Auf wenig überraschende Art und Weise befeuert dieser Vorgang Verschwörungstheorien und Überwältigungsängste, die von der Gefahr der Wahlmanipulation über die Zerstörung des Gegensatzes zwischen wahr und falsch bis hin zum Verlust einer gesellschaftlichen Konstruktion der Wirklichkeit reichen.
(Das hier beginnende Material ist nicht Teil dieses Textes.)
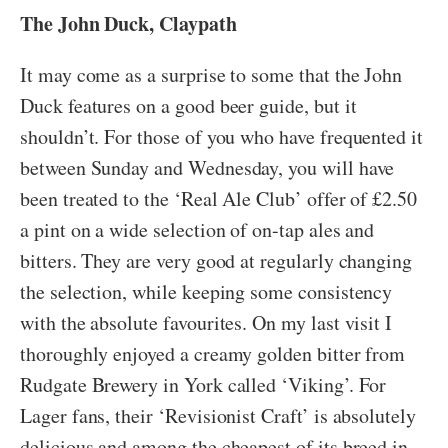
The John Duck, Claypath
It may come as a surprise to some that the John
Duck features on a good beer guide, but it
shouldn’t. For those of you who have frequented it
between Sunday and Wednesday, you will have
been treated to the ‘Real Ale Club’ offer of £2.50
a pint on a wide selection of on-tap ales and
bitters. They are very good at regularly changing
the selection, while keeping some consistency
with the absolute favourites. On my last visit I
thoroughly enjoyed a creamy golden bitter from
Rudgate Brewery in York called ‘Viking’. For
Lager fans, their ‘Revisionist Craft’ is absolutely
delicious and among the cheapest of its breed in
In den aktuellen Debatten werden dabei jedoch naheliegende Entwicklungen übersehen: Während die Erregung sich vor allem auf das inauthentische ‘Fälschen’ der Realität richtet, werden die sehr wahrscheinlichen Zukünfte einer Variierung der Wirklichkeit (noch) nicht antizipiert. Welchen Begriff werden wir beispielsweise für die synthetisch erzeugte zielgruppengerechte Formulierung politischer Inhalte im Sinne eines ‘targeted advertising’ finden, und welchen für das (bislang fiktive) Beispiel einer Ansprache der Präsidentin der Europäischen Kommission, die in den 24 Amtssprachen der EU gesendet wird, während alle EU-Bürger wissen, dass Frau von der Leyen diese nicht alle beherrscht? Siehe hier bereits Jon Finger auf YouTube

Wir werden also lernen müssen, mit bislang ungekannten Varianten des Authentischen umzugehen. Und wie in früheren Zeiten auch gibt es Heilmittel gegen die Verunsicherung: Vertrauen, verstanden als sozialer Kitt, der den Glauben an Authentizität herstellt. Sozial gesehen stellt das Vertrauen in Personen und Institutionen ein solches Heilmittel dar, wenn das Vertrauen sich auf die Erfahrung erfüllter Erwartungen und von Verlässlichkeit stützt. Und technische Arzneien werden durch Verfahren gewährleistet wie dem International Standard Content Code, der sowohl die Integrität auf Dateiebene wie auch die Authentizität auf Inhaltsebene gewährleistet, durch Wasserzeichen, elektronische Signaturen oder, im Hinblick auf die Fotografie, durch die C2PA-Spezifikation, die Provenienz- und Authentizitätsnachweise maschinenlesbar in den Metadaten abspeichert, die Bildern und Videos beigegeben werden. Indes sind Heilmittel, oder pharmaka, Ergebnisse von Wissenstechnologien, die helfen und heilen oder, falsch angewandt oder dosiert, schaden oder töten können. Es bleibt daher abzuwarten, ob und wie das Vertrauen in Personen und Institutionen in der Zukunft wirken wird.